私はこの悲しみの衝動に対して芭蕉が精神の歯止めとして置いたのが秋の風という言葉ではないかと思っている。秋といえば、天高くと表現されるほど空気は清く澄み渡ってくるのだ。
つまり芭蕉の心によどむ悲しみの渦も秋風は、ちり芥のごとく吹き飛ばしてしまうに違いない。じつはこの句以降も奥の細道には秋の風が登場して来る、そこにこそ芭蕉の得た悟りが表現されているのではないだろうか。

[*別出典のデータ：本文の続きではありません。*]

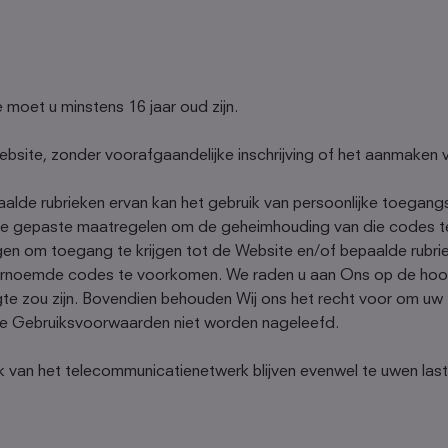
oet u minstens 16 jaar oud zijn.
Website, zonder voorafgaandelijke inschrijving of het aanmaken
lde rubrieken ervan kan het gebruik van persoonlijke toegangs
de gepaste maatregelen om de geheimhouding van die codes te
gen om toegang te krijgen tot de Website en/of bepaalde rubri
ornoemde codes te voorkomen. We raden u aan Ons op de hoogt
te zou zijn. Bovendien behouden Wij ons het recht voor om uw 
ge Gebruiksvoorwaarden niet worden nageleefd.
 van het telecommunicatienetwerk blijven evenwel te uwen last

ところでこの句は出だしの表現から悩ましい、いったいこの「塚よ動け」は何を表現しているのだろうか、私が真っ先に思い浮かべたのが、山よ海に入れと言った聖書の言葉なのだが芭蕉が信仰心について語っているとは思いづらい、また塚は墓石のことではないかという解釈もある、とはいえ塚が墓石になったとしても疑問が消えさるものではない。そんなことは頭で想像してみるだけでも無理に思える。たとえばあまりの泣き声の大きさに石が共振して動いてしまうとか、或いは墓石を擬人化して墓石が芭蕉の意を汲んで動き出すのはどうか、それではドンジョバンニではないか。
私の結論としては墓石は小杉家代々の墓である以上芭蕉は動く対象とは考えていないと思っている。
そこで私が思い浮かんだのが、「門松は冥土の旅の一里塚」という言葉だ。つまり芭蕉が動いてほしいと願った塚とは冥土の旅の一里塚のことで、本当にそのようなものがこの世にあるとすれば、何とかもう少し遠くに動いてほしかった。せめてあと半年でもその塚が先にあっててくれれば、自分と会うことを楽しみにしていた小杉一笑の思いにこたえることが出来たのではないか、そう思うと芭蕉の心はかきむしられるような思いだったに違いない。
さてこの「門松は冥土の旅の一里塚」という言葉は。言わずと知れた一休禅師の言葉だが、一休さんは臨済宗の高僧で、芭蕉が印可を受けたと言われる仏頂禅師も同じ臨済宗の禅僧なのだ。